Cross reference of endpoints with functions that can change the database:

All endpoints that have the ability to change the database are POST. (As far as I know only POST and GET methods are allowed in forms, so I am limited to these for now, even if it is not quite conform with REST)


Other things to note when creating endpoints:

Security note: When creating an endpoint that extracts a variable from the url that is later used it has to be properly escaped!

Compare the following two Flask routes (inspired by a bug):

@app.route("/i/<unescaped>")
def injection(unescaped):
    """
    injection demo route

    localhost:7701/i/<body onload='alert("this is bad");'>
    """
    return f"{unescaped}"

@app.route("/e/<escaped>")
def no_injection(escaped):
    """
    injection-safe demo route

    localhost:7701/e/<body onload='alert("this is bad");'>
    """
    return f"{escape(escaped)}"

image

route with proper escaping of user input


image

route without proper input sanitization allows for JavaScript injection attacks



It is also possible to restrict the variable part of a route to a datatype, which can mitigate this kind of attack as well.
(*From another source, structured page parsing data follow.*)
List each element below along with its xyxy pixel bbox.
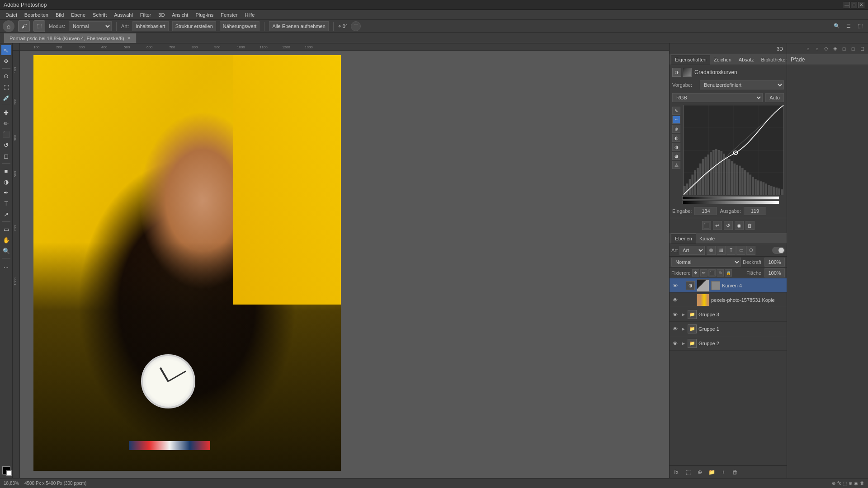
workspace-icon[interactable]: ☰ [844, 21, 854, 31]
fill-input[interactable] [764, 268, 785, 277]
channel-select[interactable]: RGB Rot Grün Blau [672, 93, 763, 102]
layer-expand-gruppe2[interactable]: ▶ [680, 341, 686, 346]
panel-icon-square1[interactable]: □ [840, 45, 848, 53]
output-value[interactable] [744, 207, 766, 215]
menu-filter[interactable]: Filter [137, 11, 155, 19]
curve-tool-icon[interactable]: ⌒ [351, 21, 361, 31]
path-selection-tool[interactable]: ↗ [1, 209, 11, 219]
history-brush-tool[interactable]: ↺ [1, 140, 11, 150]
layer-item-gruppe3[interactable]: 👁 ▶ 📁 Gruppe 3 [670, 307, 787, 322]
panel-icon-circle2[interactable]: ○ [813, 45, 821, 53]
layer-expand-gruppe1[interactable]: ▶ [680, 326, 686, 332]
tab-kanale[interactable]: Kanäle [696, 234, 718, 244]
zoom-tool[interactable]: 🔍 [1, 246, 11, 256]
tab-ebenen[interactable]: Ebenen [671, 234, 696, 244]
layer-item-gruppe2[interactable]: 👁 ▶ 📁 Gruppe 2 [670, 336, 787, 351]
panel-icon-circle3[interactable]: ◻ [858, 45, 866, 53]
alle-ebenen-btn[interactable]: Alle Ebenen aufnehmen [269, 21, 328, 31]
props-btn-delete[interactable]: 🗑 [745, 221, 755, 230]
preset-select[interactable]: Benutzerdefiniert [700, 80, 784, 89]
input-value[interactable] [694, 207, 717, 215]
pen-tool[interactable]: ✒ [1, 188, 11, 197]
foreground-color[interactable] [2, 466, 10, 474]
tool-preset-button[interactable]: ⬚ [33, 20, 45, 32]
menu-bild[interactable]: Bild [52, 11, 67, 19]
curves-graph[interactable] [683, 105, 784, 195]
eyedropper-tool[interactable]: 💉 [1, 93, 11, 103]
3d-label[interactable]: 3D [777, 46, 783, 52]
layer-new-btn[interactable]: + [718, 467, 728, 477]
curve-eyedropper-light[interactable]: ◕ [672, 152, 680, 160]
brush-options-button[interactable]: 🖌 [18, 20, 30, 32]
tab-close-btn[interactable]: ✕ [127, 36, 131, 41]
layer-folder-btn[interactable]: 📁 [707, 467, 717, 477]
layer-vis-gruppe3[interactable]: 👁 [671, 311, 679, 318]
filter-shape-btn[interactable]: ▭ [736, 246, 745, 255]
status-icon-3[interactable]: ⊕ [849, 481, 852, 486]
props-btn-square[interactable]: ⬛ [702, 221, 711, 230]
menu-fenster[interactable]: Fenster [217, 11, 241, 19]
menu-bearbeiten[interactable]: Bearbeiten [21, 11, 52, 19]
status-icon-1[interactable]: ⊕ [832, 481, 835, 486]
curve-pencil-tool[interactable]: ✎ [672, 107, 680, 115]
filter-kind-select[interactable]: Art Name Effekt [679, 246, 705, 255]
layer-vis-pexels[interactable]: 👁 [671, 296, 679, 304]
menu-ebene[interactable]: Ebene [67, 11, 89, 19]
props-btn-link[interactable]: ↩ [713, 221, 722, 230]
search-icon[interactable]: 🔍 [832, 21, 842, 31]
fx-icon[interactable]: fx [837, 481, 841, 486]
filter-adj-btn[interactable] [717, 246, 726, 255]
status-icon-5[interactable]: 🗑 [860, 481, 864, 486]
fix-position-btn[interactable]: ✥ [692, 269, 699, 277]
crop-tool[interactable]: ⬚ [1, 82, 11, 92]
layer-adjustment-btn[interactable]: ⊕ [695, 467, 705, 477]
fix-pixels-btn[interactable]: ✏ [700, 269, 708, 277]
stamp-tool[interactable]: ⬛ [1, 129, 11, 139]
arrange-icon[interactable]: ⬚ [855, 21, 865, 31]
gradient-tool[interactable]: ■ [1, 166, 11, 176]
fix-colors-btn[interactable]: ⬛ [708, 269, 716, 277]
opacity-input[interactable] [764, 258, 785, 267]
fix-lock-btn[interactable]: 🔒 [725, 269, 732, 277]
inhaltsbasiert-btn[interactable]: Inhaltsbasiert [132, 21, 168, 31]
panel-icon-square2[interactable]: □ [849, 45, 857, 53]
curve-eyedropper-dark[interactable]: ◐ [672, 134, 680, 142]
menu-auswahl[interactable]: Auswahl [110, 11, 137, 19]
document-tab[interactable]: Portrait.psdc bei 18,8% (Kurven 4, Ebene… [4, 33, 137, 43]
filter-pixel-btn[interactable] [707, 246, 716, 255]
dodge-tool[interactable]: ◑ [1, 177, 11, 187]
menu-ansicht[interactable]: Ansicht [168, 11, 192, 19]
eraser-tool[interactable]: ◻ [1, 151, 11, 161]
extra-tools-btn[interactable]: ... [1, 261, 11, 271]
layer-delete-btn[interactable]: 🗑 [730, 467, 740, 477]
filter-toggle[interactable] [772, 247, 785, 254]
menu-datei[interactable]: Datei [2, 11, 21, 19]
struktur-btn[interactable]: Struktur erstellen [172, 21, 216, 31]
home-button[interactable]: ⌂ [3, 20, 14, 32]
layer-mask-btn[interactable]: ⬚ [683, 467, 693, 477]
layer-expand-gruppe3[interactable]: ▶ [680, 312, 686, 317]
panel-icon-diamond1[interactable]: ◇ [822, 45, 830, 53]
layer-vis-gruppe2[interactable]: 👁 [671, 340, 679, 347]
move-tool[interactable]: ↖ [1, 45, 11, 55]
filter-text-btn[interactable]: T [726, 246, 736, 255]
text-tool[interactable]: T [1, 198, 11, 208]
tab-eigenschaften[interactable]: Eigenschaften [671, 55, 710, 65]
props-btn-reset[interactable]: ↺ [724, 221, 733, 230]
layer-item-kurven4[interactable]: 👁 ◑ Kurven 4 [670, 278, 787, 293]
filter-smart-btn[interactable]: ⬡ [746, 246, 755, 255]
menu-hilfe[interactable]: Hilfe [241, 11, 258, 19]
tab-absatz[interactable]: Absatz [735, 55, 758, 65]
menu-3d[interactable]: 3D [155, 11, 168, 19]
naherungswert-btn[interactable]: Näherungswert [220, 21, 260, 31]
layer-vis-gruppe1[interactable]: 👁 [671, 325, 679, 333]
background-color[interactable] [6, 470, 12, 476]
mode-select[interactable]: Normal Multiplizieren Abblenden [69, 21, 112, 31]
props-btn-eye[interactable]: ◉ [735, 221, 744, 230]
panel-icon-circle1[interactable]: ○ [804, 45, 812, 53]
shape-tool[interactable]: ▭ [1, 224, 11, 234]
close-button[interactable]: ✕ [858, 2, 864, 8]
minimize-button[interactable]: — [844, 2, 850, 8]
status-icon-2[interactable]: ⬚ [843, 481, 847, 486]
maximize-button[interactable]: □ [851, 2, 857, 8]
See the /user route from profile.py for an example:

@blueprint.route("/user/<int:id>")
def user(id):
    """
    shows profile of user by id (if set to public)

    returns html
    """
    db = get_db()
    user = db.execute(
        """
        SELECT username, private, avatar, about
        FROM user
        WHERE id = ?
        """,
        (escape(id),),
    ).fetchone()

    return render_template("/profile/user.html", user=user)

Note the following:

  • the user route will only trigger for integers in the variable part of the URL: <int:id>
  • I have chosen to escape() the input nontheless in case the endpoint is edited in the future (or if there's a bug in the endpoint handling)
  • SQL queries in this app use parameterized statements (the sqlite3 library does not support prepared statements)
  • security note: when returning HTML (the default) user provided values must be escape()d to prevent injections
    • unsafe: http://localhost:7701/i/<body onload='alert("this is bad");'>
    • safe: http://localhost:7701/u/<body onload='alert("this is bad");'>
    • Jinja templates do this automatically (but you can explicitly disable this behaviour)

structure of the app

The following ASCII diagram shows the project structure:

├── docker
│   ├── ...
├── docker-compose.yml
├── env
│   ├── ...
├── flask_api
│   ├── auth.py
│   ├── database.py
│   ├── __init__.py
│   ├── message.py
│   ├── profile.py
│   ├── schema.sql
│   ├── static
│   │   ├── favicon.png
│   │   ├── profiles
│   │   │   ├── 0000.png
│   │   │   ├── 0001.png
│   │   │   ├── ...
│   │   └── style.css
│   └── templates
│       ├── auth
│       │   ├── login.html
│       │   └── register.html
│       ├── base.html
│       ├── index.html
│       ├── message
│       │   └── create.html
│       └── profile
│           ├── edit.html
│           ├── show.html
│           └── user.html
├── instance
│   └── flask-api.sqlite
├── readme.md
├── requirements.txt
├── .gitignore
├── .env
└── .flaskenv
  • docker and docker-compose.yml are used for storing docker data (postgres) and the service file respectively
  • env is the virtual environment that is used to store installed libraries (instead of the global store)
  • __init__.py is the starting point of the Flask app and marks the encompassing folder as a Python module
    • this file imports the other scripts
  • schema.sql is used by flask init-db to setup the database (see database schema)
  • static files are served directly
  • templates contains the served HTML/Jinja2 templates, base.html is inherited from by the other templates
  • instance is created by flask init-db and contains the sqlite database (flask-api.sqlite)
  • .env and .flaskenv are parsed by the app and used for environment variables

  • security note: the .flaskenv file should not be commited if there are any secrets stored in it
    • you should use the .env file for secrets (which is in .gitignore)

dunder init

Abbreviated __init__.py, the starting point of the app:

from dotenv import load_dotenv  # automatically load .flaskenv
from flask import Flask
from flasgger import Swagger
from flask_wtf.csrf import CSRFProtect
import os

def create_app(test_config=None):
    """
    application factory function for the Flask app.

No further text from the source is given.